═════ EXERCISE INPUT ═════

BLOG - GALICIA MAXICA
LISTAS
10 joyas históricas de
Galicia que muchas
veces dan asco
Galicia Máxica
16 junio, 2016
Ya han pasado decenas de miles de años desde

═════
═════ EXERCISE INPUT ═════

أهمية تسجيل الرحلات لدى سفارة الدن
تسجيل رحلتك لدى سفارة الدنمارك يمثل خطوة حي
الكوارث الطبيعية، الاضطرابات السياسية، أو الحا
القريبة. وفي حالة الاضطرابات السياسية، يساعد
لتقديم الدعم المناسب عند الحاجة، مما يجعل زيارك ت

═════

_WHAT IS REQUIRED_
Using the listing above, copy exactly the line that contains "veces dan asco", the line that contains "Ya han pasado decenas de miles de años desde", and each line that falls between them.

_YOUR RESPONSE_
veces dan asco
Galicia Máxica
16 junio, 2016
Ya han pasado decenas de miles de años desde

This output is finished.